This may not be Old Trafford, the Oracle Arena or the Yankee Stadium, but this is home to e-sports giant LGD Gaming.
The newly built 400-seat arena in the eastern Chinese city of Hangzhou occupies 2,200 square metres and features press conference venues, fan zones, practice spaces, a bar, a gift shop and high-tech control rooms where squads of young technicians coordinate Web broadcasts to millions of spectators.
However, the price tag of the above package is a whopping $6.3 million SGD. It is, on the other hand, considered a reasonable investment, granting the fact that e-sports is booming in China, driven by popular games such as League Of Legends and Dota2, raising hopes of eventual Olympic inclusion and turning young players into rich celebrities.

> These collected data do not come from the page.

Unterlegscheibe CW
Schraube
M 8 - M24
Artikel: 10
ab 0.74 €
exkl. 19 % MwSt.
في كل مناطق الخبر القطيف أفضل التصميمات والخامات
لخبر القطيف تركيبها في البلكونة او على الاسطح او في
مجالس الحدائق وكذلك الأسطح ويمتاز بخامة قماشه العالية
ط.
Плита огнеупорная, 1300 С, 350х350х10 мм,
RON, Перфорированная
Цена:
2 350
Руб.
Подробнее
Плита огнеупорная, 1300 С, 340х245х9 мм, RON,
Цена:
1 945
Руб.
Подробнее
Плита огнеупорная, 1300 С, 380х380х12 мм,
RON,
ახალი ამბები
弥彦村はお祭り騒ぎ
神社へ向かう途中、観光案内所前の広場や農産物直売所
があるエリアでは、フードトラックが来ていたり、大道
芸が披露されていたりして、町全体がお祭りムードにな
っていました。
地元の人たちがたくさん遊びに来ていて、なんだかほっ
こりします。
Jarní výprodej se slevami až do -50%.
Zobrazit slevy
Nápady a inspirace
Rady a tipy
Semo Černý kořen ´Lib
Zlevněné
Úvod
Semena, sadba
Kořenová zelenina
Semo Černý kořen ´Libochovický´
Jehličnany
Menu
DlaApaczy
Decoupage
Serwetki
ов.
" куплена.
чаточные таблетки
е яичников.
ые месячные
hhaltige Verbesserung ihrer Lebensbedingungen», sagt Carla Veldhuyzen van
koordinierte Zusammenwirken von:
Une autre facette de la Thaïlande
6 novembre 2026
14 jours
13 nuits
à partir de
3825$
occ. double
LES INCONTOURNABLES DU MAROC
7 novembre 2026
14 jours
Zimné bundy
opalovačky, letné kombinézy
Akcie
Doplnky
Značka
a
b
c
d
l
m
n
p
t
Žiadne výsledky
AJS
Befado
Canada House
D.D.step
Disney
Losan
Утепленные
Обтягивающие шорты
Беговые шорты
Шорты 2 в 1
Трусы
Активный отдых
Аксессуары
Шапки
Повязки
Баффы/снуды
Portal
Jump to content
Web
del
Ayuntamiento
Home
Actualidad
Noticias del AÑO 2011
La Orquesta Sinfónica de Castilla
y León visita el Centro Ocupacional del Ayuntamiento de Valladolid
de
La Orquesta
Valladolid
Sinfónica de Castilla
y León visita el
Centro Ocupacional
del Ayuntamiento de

The global professional eSports industry will grow 38 per cent this year to US$906 million (S$1.2 billion) in revenue, industry analyst Newzoo has forecast, with China representing 18 per cent of that, third behind the US and Europe.
“It gives our youth more choices. It’s not like before when all you could do was study. Now there are other roads,” said Mr Yang Shunhua, LGD’s general manager, in a wider picture.
With the Chinese and the rest of the world looking into the prospects of e-sports, can we really say now that there is no future in spending all that time on games?